On Thu, Jun 16, 2016 at 01:23:43PM +0900, Sergey Senozhatsky wrote:
On (06/16/16 11:58), Minchan Kim wrote: [..]
RAX: 2065676162726166 so rax is totally garbage, I think. It means obj_to_head returns garbage because get_first_obj_offset is utter crab because (page_idx / class->pages_per_zspage) was totally wrong.
^^^^^^^^^^^^^^^^^^^^^^^^^^^^^^^^^^ 6408: f0 0f ba 28 00 lock btsl $0x0,(%rax)
<snip>
Could you test with [zsmalloc: keep first object offset in struct page] in mmotm?
sure, I can. will it help, tho? we have a race condition here I think.

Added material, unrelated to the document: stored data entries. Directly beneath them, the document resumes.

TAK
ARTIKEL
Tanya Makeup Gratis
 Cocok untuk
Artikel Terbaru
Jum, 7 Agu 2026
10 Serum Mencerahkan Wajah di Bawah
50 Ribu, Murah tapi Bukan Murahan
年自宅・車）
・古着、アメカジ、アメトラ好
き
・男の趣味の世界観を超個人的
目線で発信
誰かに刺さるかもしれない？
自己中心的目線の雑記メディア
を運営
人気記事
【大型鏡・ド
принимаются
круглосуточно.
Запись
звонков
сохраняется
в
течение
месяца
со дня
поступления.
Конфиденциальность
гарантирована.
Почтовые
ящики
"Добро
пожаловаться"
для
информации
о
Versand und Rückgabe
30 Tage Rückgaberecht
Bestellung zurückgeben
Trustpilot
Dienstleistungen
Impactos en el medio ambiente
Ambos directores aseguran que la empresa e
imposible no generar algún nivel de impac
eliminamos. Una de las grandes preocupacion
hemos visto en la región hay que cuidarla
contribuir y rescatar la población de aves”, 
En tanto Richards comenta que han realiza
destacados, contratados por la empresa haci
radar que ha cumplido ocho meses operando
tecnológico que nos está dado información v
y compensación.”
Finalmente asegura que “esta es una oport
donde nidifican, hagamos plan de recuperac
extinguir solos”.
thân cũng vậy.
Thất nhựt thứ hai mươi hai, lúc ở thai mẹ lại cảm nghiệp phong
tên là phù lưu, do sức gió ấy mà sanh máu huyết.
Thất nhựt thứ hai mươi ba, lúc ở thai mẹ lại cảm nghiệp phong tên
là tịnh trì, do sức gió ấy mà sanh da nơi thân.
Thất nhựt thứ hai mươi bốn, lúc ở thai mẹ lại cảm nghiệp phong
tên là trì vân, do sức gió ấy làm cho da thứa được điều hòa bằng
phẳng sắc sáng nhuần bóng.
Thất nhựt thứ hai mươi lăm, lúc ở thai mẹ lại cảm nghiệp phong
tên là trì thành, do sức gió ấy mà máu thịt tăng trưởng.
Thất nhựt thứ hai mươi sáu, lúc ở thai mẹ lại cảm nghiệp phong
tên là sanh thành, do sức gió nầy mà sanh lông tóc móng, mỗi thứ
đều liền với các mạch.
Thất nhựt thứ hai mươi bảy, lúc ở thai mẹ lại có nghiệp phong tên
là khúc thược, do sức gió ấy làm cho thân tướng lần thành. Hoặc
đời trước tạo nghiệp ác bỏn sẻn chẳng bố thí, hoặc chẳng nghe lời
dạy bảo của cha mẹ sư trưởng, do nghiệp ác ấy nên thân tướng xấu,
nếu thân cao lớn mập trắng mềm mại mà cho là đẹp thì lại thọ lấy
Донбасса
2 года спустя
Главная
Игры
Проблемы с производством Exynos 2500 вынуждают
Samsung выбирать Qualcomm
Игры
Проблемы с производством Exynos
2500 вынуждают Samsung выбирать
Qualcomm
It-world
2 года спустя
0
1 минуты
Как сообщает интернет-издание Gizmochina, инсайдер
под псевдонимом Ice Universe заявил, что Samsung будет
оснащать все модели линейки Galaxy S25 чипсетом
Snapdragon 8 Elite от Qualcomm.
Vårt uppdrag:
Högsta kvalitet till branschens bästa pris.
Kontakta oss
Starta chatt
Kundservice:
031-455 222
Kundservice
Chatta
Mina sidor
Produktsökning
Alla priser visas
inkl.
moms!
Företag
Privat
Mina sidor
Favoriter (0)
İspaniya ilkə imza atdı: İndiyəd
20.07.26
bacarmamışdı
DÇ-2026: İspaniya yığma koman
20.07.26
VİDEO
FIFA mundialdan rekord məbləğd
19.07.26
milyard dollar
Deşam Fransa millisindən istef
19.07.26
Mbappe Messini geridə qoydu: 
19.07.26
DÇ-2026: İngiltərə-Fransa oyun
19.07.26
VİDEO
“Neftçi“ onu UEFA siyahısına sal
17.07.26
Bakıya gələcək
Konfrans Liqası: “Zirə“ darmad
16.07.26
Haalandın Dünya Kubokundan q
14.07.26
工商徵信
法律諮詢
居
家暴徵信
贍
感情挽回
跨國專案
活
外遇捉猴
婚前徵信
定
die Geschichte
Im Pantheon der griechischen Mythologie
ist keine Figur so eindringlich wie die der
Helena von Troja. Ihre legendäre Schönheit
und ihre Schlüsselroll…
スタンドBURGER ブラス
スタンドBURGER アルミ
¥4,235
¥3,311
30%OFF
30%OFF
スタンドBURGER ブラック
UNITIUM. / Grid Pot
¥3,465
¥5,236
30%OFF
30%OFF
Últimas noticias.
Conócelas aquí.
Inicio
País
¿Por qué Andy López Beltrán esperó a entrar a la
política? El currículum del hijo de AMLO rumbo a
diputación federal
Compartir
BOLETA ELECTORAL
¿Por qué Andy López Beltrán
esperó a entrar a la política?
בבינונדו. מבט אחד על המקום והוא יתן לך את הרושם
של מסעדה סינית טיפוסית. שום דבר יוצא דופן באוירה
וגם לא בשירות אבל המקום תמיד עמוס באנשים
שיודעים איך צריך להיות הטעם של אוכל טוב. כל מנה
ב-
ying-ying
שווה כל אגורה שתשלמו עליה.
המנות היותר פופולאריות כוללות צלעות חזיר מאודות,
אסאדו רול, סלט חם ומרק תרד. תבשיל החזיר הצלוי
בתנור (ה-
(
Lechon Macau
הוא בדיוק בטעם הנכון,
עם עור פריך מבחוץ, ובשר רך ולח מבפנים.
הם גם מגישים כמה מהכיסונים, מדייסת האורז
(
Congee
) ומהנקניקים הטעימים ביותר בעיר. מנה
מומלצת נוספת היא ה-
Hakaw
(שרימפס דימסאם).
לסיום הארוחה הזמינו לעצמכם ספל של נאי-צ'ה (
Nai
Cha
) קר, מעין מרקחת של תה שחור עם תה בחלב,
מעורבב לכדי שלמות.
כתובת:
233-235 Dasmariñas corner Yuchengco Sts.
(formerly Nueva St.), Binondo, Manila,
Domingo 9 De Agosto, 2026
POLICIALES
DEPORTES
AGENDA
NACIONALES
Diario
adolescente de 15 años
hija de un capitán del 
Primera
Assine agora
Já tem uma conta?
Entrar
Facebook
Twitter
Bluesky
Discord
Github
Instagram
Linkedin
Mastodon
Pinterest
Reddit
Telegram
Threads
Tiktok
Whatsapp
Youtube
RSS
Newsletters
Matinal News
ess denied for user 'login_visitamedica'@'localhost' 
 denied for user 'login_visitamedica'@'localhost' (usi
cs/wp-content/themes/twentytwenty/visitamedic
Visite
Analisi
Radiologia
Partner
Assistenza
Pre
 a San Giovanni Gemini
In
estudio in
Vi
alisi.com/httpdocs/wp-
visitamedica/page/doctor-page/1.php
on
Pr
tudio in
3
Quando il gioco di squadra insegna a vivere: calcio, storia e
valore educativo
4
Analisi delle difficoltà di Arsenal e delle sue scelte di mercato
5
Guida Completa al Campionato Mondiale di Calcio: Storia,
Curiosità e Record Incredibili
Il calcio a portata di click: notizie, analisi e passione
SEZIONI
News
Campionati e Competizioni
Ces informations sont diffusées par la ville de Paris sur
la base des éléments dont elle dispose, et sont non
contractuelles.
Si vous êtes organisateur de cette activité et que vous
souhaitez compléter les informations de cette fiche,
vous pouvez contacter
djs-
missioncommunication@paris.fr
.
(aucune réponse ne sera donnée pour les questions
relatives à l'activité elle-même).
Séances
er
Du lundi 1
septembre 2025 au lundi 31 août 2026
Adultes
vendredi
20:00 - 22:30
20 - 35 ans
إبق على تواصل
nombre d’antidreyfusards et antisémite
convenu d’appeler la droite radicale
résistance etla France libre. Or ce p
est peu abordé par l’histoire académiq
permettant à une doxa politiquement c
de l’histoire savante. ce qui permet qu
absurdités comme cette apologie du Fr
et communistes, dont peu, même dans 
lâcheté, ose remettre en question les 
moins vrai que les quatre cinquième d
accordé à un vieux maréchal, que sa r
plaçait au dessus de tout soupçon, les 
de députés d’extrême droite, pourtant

I guess root cause is caused by get_first_obj_offset.
sounds reasonable.
Please test with it.
this is what I'm getting with the [zsmalloc: keep first object offset in struct page] applied: "count:0 mapcount:-127". which may be not related to zsmalloc at this point.
kernel: BUG: Bad page state in process khugepaged pfn:101db8 kernel: page:ffffea0004076e00 count:0 mapcount:-127 mapping: (null) index:0x1
Hm, it seems double free.
It doen't happen if you disable zram? IOW, it seems to be related zsmalloc migration?
How easy can you reprodcue it? Could you bisect it?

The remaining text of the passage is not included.